● Problem details: The data must be reproduced verbatim; images are to be omitted.

● Dataset content:
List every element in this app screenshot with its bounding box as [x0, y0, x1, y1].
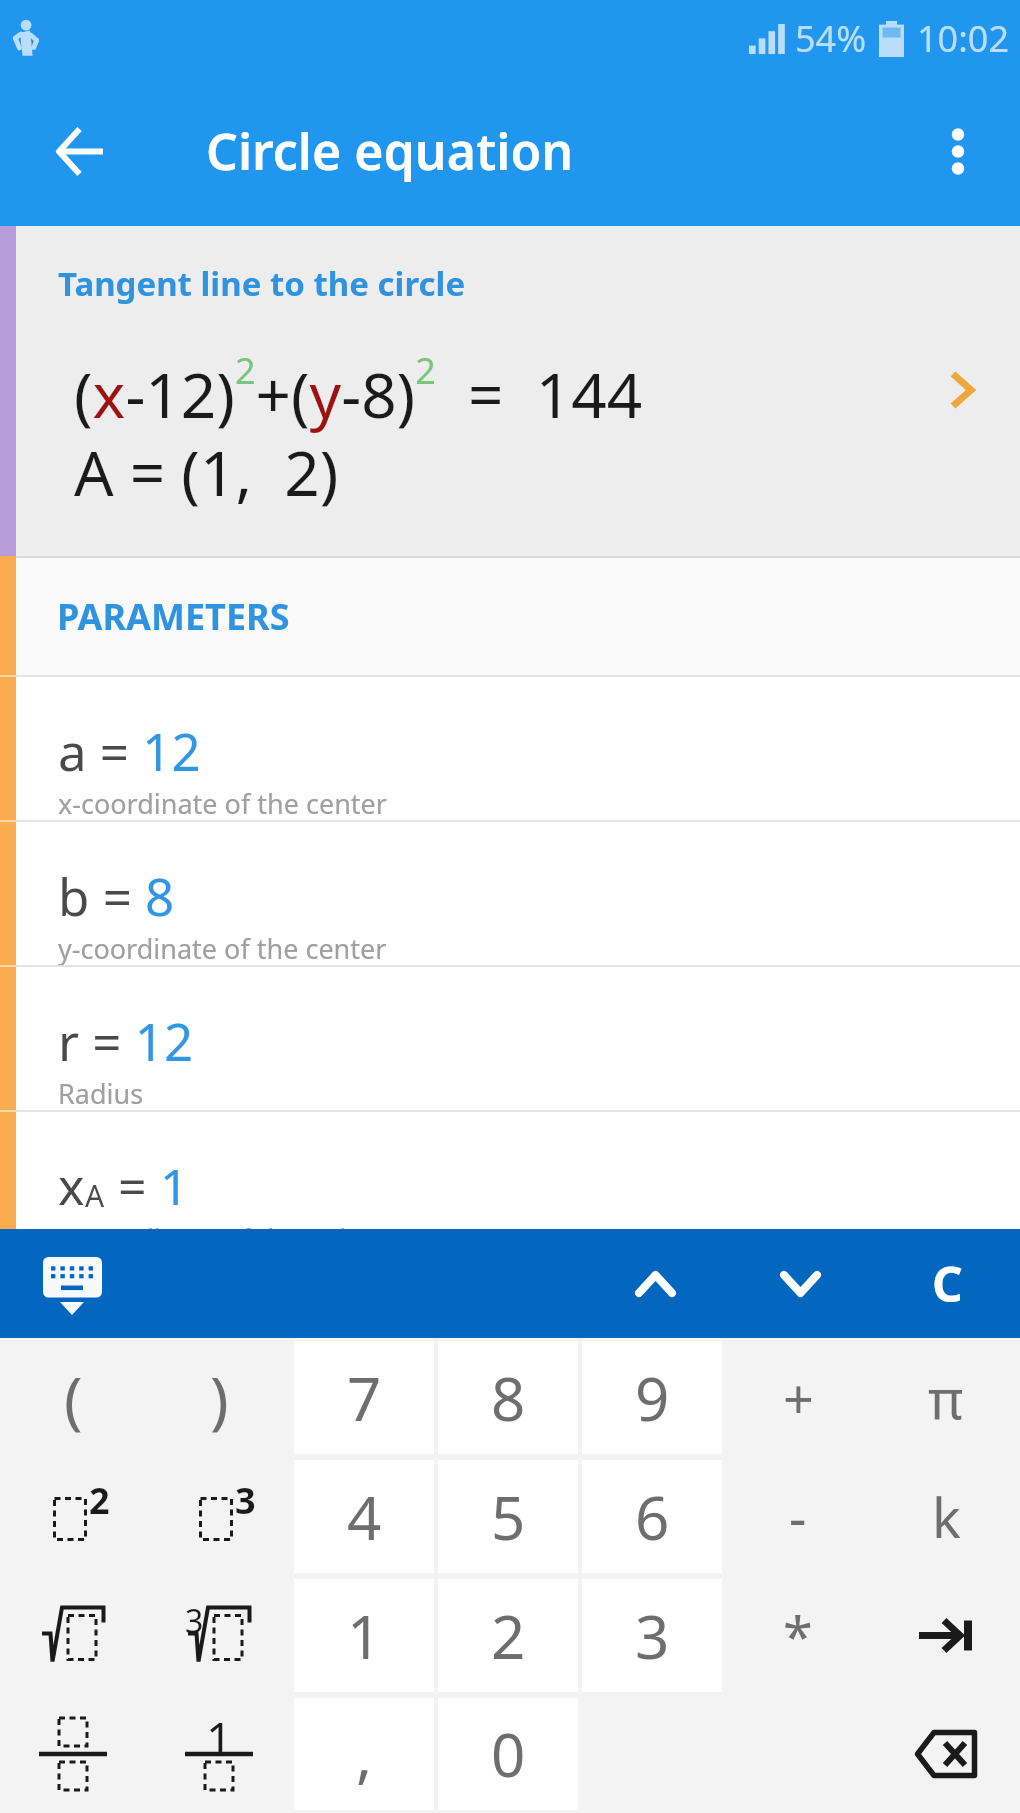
staticText: + [783, 1361, 814, 1435]
button[interactable]: x [0, 1112, 1020, 1229]
button[interactable]: ) [146, 1338, 292, 1457]
button[interactable]: Previous [583, 1229, 727, 1338]
button[interactable]: 8 [438, 1341, 578, 1454]
button[interactable]: + [724, 1338, 872, 1457]
button[interactable]: r = 12 [0, 967, 1020, 1112]
button[interactable]: 0 [438, 1698, 578, 1810]
button[interactable]: Cube root [146, 1576, 292, 1695]
staticText: , [356, 1713, 373, 1795]
button[interactable]: Hide keyboard [28, 1229, 118, 1338]
button[interactable]: 3 [582, 1579, 722, 1692]
staticText: 3 [185, 1599, 204, 1643]
staticText: x-coordinate of the center [58, 785, 387, 822]
staticText: ( [64, 1356, 83, 1440]
button[interactable]: Clear [875, 1229, 1020, 1338]
button[interactable]: , [294, 1698, 434, 1810]
staticText: 5 [491, 1476, 526, 1558]
button[interactable]: - [724, 1457, 872, 1576]
staticText: x-coordinate of the point [58, 1220, 373, 1229]
staticText: 10:02 [917, 14, 1010, 63]
button[interactable]: Next field [872, 1576, 1020, 1695]
button[interactable]: Fraction [0, 1695, 146, 1813]
button[interactable]: Cube [146, 1457, 292, 1576]
button[interactable]: 5 [438, 1460, 578, 1573]
button[interactable]: 1 [294, 1579, 434, 1692]
staticText: Radius [58, 1075, 144, 1112]
button[interactable]: 6 [582, 1460, 722, 1573]
staticText: Tangent line to the circle [58, 261, 466, 306]
staticText: Circle equation [206, 117, 574, 185]
button[interactable]: Open details [932, 360, 992, 420]
staticText: 1 [206, 1707, 233, 1770]
button[interactable]: b = 8 [0, 822, 1020, 967]
button[interactable]: Square [0, 1457, 146, 1576]
staticText: 54% [795, 14, 867, 63]
button[interactable]: Tangent line to the circle [0, 226, 1020, 556]
button[interactable]: Reciprocal [146, 1695, 292, 1813]
button[interactable]: a = 12 [0, 677, 1020, 822]
staticText: k [932, 1480, 961, 1554]
staticText: A [85, 1175, 105, 1216]
staticText: y-coordinate of the center [58, 930, 387, 967]
staticText: 9 [635, 1357, 670, 1439]
staticText: A = (1, 2) [74, 430, 339, 514]
button[interactable]: 9 [582, 1341, 722, 1454]
button[interactable]: Backspace [872, 1695, 1020, 1813]
staticText: π [928, 1361, 964, 1435]
button[interactable]: 2 [438, 1579, 578, 1692]
staticText: 2 [89, 1476, 110, 1525]
staticText: ) [210, 1356, 229, 1440]
other: Activity [15, 19, 42, 57]
staticText: 3 [635, 1595, 670, 1677]
staticText: x [58, 1152, 85, 1220]
button[interactable]: ( [0, 1338, 146, 1457]
staticText: (x-12)2+(y-8)2 = 144 [74, 346, 643, 436]
staticText: a = 12 [58, 716, 201, 785]
staticText: - [789, 1480, 807, 1554]
staticText: 8 [491, 1357, 526, 1439]
button[interactable]: Square root [0, 1576, 146, 1695]
staticText: 3 [235, 1476, 256, 1525]
button[interactable]: Back [47, 119, 111, 183]
button[interactable]: 7 [294, 1341, 434, 1454]
staticText: C [932, 1251, 963, 1316]
staticText: 7 [347, 1357, 382, 1439]
staticText: r = 12 [58, 1006, 194, 1075]
button[interactable]: More options [926, 119, 990, 183]
staticText: 1 [160, 1152, 189, 1220]
staticText: = [105, 1152, 160, 1220]
staticText: 4 [347, 1476, 382, 1558]
button[interactable]: π [872, 1338, 1020, 1457]
staticText: 1 [347, 1595, 382, 1677]
staticText: PARAMETERS [57, 592, 290, 641]
staticText: 6 [635, 1476, 670, 1558]
staticText: * [783, 1599, 813, 1673]
staticText: 0 [491, 1713, 526, 1795]
staticText: 2 [491, 1595, 526, 1677]
button[interactable]: * [724, 1576, 872, 1695]
button[interactable]: 4 [294, 1460, 434, 1573]
button[interactable]: k [872, 1457, 1020, 1576]
staticText: b = 8 [58, 861, 175, 930]
button[interactable]: Next [728, 1229, 872, 1338]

● Written reply:
List every element in this app screenshot with its bounding box as [x0, y0, x1, y1].
staticText: + [783, 1361, 814, 1435]
button[interactable]: x [0, 1112, 1020, 1229]
button[interactable]: ) [146, 1338, 292, 1457]
button[interactable]: Previous [583, 1229, 727, 1338]
button[interactable]: 8 [438, 1341, 578, 1454]
button[interactable]: + [724, 1338, 872, 1457]
button[interactable]: r = 12 [0, 967, 1020, 1112]
button[interactable]: 0 [438, 1698, 578, 1810]
button[interactable]: Cube root [146, 1576, 292, 1695]
staticText: , [356, 1713, 373, 1795]
button[interactable]: Hide keyboard [28, 1229, 118, 1338]
button[interactable]: 3 [582, 1579, 722, 1692]
staticText: 3 [185, 1599, 204, 1643]
staticText: x-coordinate of the center [58, 785, 387, 822]
staticText: ( [64, 1356, 83, 1440]
button[interactable]: Clear [875, 1229, 1020, 1338]
button[interactable]: , [294, 1698, 434, 1810]
staticText: 5 [491, 1476, 526, 1558]
button[interactable]: - [724, 1457, 872, 1576]
staticText: x-coordinate of the point [58, 1220, 373, 1229]
staticText: 10:02 [917, 14, 1010, 63]
button[interactable]: Next field [872, 1576, 1020, 1695]
button[interactable]: Fraction [0, 1695, 146, 1813]
button[interactable]: Cube [146, 1457, 292, 1576]
button[interactable]: 5 [438, 1460, 578, 1573]
button[interactable]: 1 [294, 1579, 434, 1692]
staticText: Radius [58, 1075, 144, 1112]
button[interactable]: 6 [582, 1460, 722, 1573]
staticText: Tangent line to the circle [58, 261, 466, 306]
staticText: Circle equation [206, 117, 574, 185]
button[interactable]: Open details [932, 360, 992, 420]
staticText: 1 [206, 1707, 233, 1770]
button[interactable]: b = 8 [0, 822, 1020, 967]
button[interactable]: Square [0, 1457, 146, 1576]
staticText: 54% [795, 14, 867, 63]
button[interactable]: Tangent line to the circle [0, 226, 1020, 556]
button[interactable]: Reciprocal [146, 1695, 292, 1813]
button[interactable]: a = 12 [0, 677, 1020, 822]
staticText: k [932, 1480, 961, 1554]
staticText: A [85, 1175, 105, 1216]
staticText: y-coordinate of the center [58, 930, 387, 967]
staticText: 9 [635, 1357, 670, 1439]
staticText: A = (1, 2) [74, 430, 339, 514]
button[interactable]: 9 [582, 1341, 722, 1454]
button[interactable]: Backspace [872, 1695, 1020, 1813]
staticText: π [928, 1361, 964, 1435]
button[interactable]: 2 [438, 1579, 578, 1692]
staticText: 2 [89, 1476, 110, 1525]
staticText: ) [210, 1356, 229, 1440]
other: Activity [15, 19, 42, 57]
staticText: 3 [635, 1595, 670, 1677]
staticText: x [58, 1152, 85, 1220]
button[interactable]: ( [0, 1338, 146, 1457]
staticText: (x-12)2+(y-8)2 = 144 [74, 346, 643, 436]
staticText: a = 12 [58, 716, 201, 785]
staticText: - [789, 1480, 807, 1554]
staticText: 8 [491, 1357, 526, 1439]
button[interactable]: Square root [0, 1576, 146, 1695]
staticText: 3 [235, 1476, 256, 1525]
button[interactable]: Back [47, 119, 111, 183]
button[interactable]: 7 [294, 1341, 434, 1454]
staticText: C [932, 1251, 963, 1316]
staticText: 7 [347, 1357, 382, 1439]
staticText: r = 12 [58, 1006, 194, 1075]
button[interactable]: More options [926, 119, 990, 183]
staticText: 1 [160, 1152, 189, 1220]
staticText: = [105, 1152, 160, 1220]
staticText: 4 [347, 1476, 382, 1558]
button[interactable]: π [872, 1338, 1020, 1457]
staticText: 1 [347, 1595, 382, 1677]
staticText: PARAMETERS [57, 592, 290, 641]
staticText: 6 [635, 1476, 670, 1558]
staticText: * [783, 1599, 813, 1673]
staticText: 0 [491, 1713, 526, 1795]
staticText: 2 [491, 1595, 526, 1677]
button[interactable]: * [724, 1576, 872, 1695]
button[interactable]: 4 [294, 1460, 434, 1573]
button[interactable]: k [872, 1457, 1020, 1576]
staticText: b = 8 [58, 861, 175, 930]
button[interactable]: Next [728, 1229, 872, 1338]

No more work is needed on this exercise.